By Zach Barber, PWTorch contributor


I know I typically stay on the AEW side of things, but when I saw the announcement last Tuesday that NXT is headed to The CW next fall, my jaw dropped. It was such a baffling decision.

While the terms of the deal beyond its five-year length weren’t officially disclosed, it’s rumored to be worth double the current rate of $15 million per year. WWE president Nick Khan attempted to spin this as a good deal for NXT and a way to expand its audience. It sounds good, but unfortunately the facts don’t back those statements up. This is not like Smackdown going to Fox in 2019. In The CW’s current state, WWE has basically agreed to ship NXT off to the broadcast TV equivalent of Siberia.

In the last twelve months The CW has undergone a radical makeover.
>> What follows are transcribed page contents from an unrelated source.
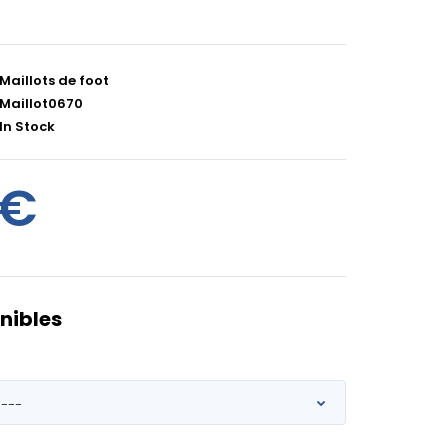
Maillots de foot
Maillot0670
In Stock
0€
nibles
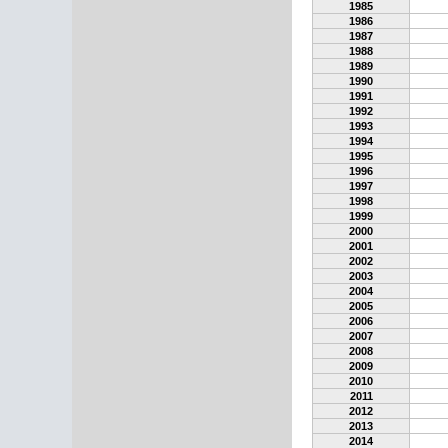
1985
1986
1987
1988
1989
1990
1991
1992
1993
1994
1995
1996
1997
1998
1999
2000
2001
2002
2003
2004
2005
2006
2007
2008
2009
2010
2011
2012
2013
2014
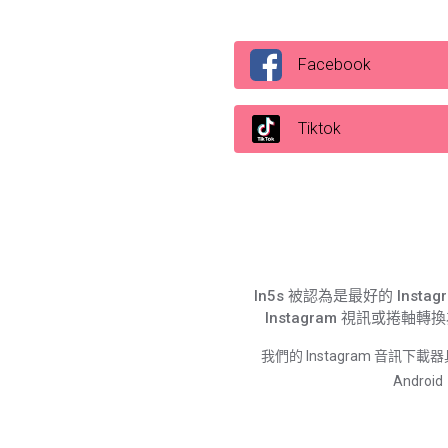
Facebook
Tiktok
In5s 被認為是最好的 Inst
Instagram 視訊或捲軸
我們的 Instagram 音訊下
Andro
Last fall CBS and Warner Bros Discovery, the co-owners of the network formed in 2007 as a merger of UPN and The WB, sold their controlling stake in the network to Nexstar Broadcasting. Nexstar, owners of several local news affiliates that air their news broadcasts on The CW, quickly replaced longtime CEO Mark Pedowitz with Dennis Miller (not *that* Dennis Miller) as president and Brad Scwartz as entertainment chief.
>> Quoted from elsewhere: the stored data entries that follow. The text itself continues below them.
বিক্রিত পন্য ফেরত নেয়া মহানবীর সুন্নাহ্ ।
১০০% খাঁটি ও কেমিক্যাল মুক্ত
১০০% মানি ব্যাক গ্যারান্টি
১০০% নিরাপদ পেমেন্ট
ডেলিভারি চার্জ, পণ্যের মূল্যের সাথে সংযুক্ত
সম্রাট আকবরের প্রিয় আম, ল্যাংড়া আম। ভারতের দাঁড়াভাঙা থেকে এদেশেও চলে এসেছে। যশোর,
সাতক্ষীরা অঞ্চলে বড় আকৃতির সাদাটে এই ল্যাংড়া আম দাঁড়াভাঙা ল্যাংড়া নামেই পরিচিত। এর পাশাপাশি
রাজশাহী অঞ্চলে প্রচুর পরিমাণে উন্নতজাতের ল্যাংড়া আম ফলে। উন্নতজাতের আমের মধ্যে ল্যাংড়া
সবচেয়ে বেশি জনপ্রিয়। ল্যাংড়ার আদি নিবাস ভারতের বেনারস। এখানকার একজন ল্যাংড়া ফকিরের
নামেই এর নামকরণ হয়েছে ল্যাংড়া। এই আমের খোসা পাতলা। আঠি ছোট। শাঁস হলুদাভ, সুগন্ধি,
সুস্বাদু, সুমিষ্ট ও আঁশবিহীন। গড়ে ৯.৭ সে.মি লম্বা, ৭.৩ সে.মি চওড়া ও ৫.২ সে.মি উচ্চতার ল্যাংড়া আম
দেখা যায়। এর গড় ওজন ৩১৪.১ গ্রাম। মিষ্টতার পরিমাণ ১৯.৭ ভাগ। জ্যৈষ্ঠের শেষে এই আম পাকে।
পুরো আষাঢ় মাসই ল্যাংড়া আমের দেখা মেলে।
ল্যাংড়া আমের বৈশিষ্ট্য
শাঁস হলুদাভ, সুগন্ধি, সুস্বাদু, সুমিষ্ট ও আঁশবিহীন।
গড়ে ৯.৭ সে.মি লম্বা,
Miller and Schwartz’s first order of business was to completely gut the network’s primetime lineup of superhero shows popularly known as the “Arrowverse” and young adult dramas like “Nancy Drew” and “Riverdale.” Much of the reasoning for this decision was complicated and not relevant to this discussion, but there is one specific reason for the mass cancellation that I will come back to.

Suffice to say, the new ownership threw the network’s identity for the last decade and its existing audience base out the window. In its place they have inserted a lineup of shows imported from other countries (mostly Canada) and cheap reality shows like “Fboy Island.” Calling this strategy anything short of a failure at this point would be an understatement.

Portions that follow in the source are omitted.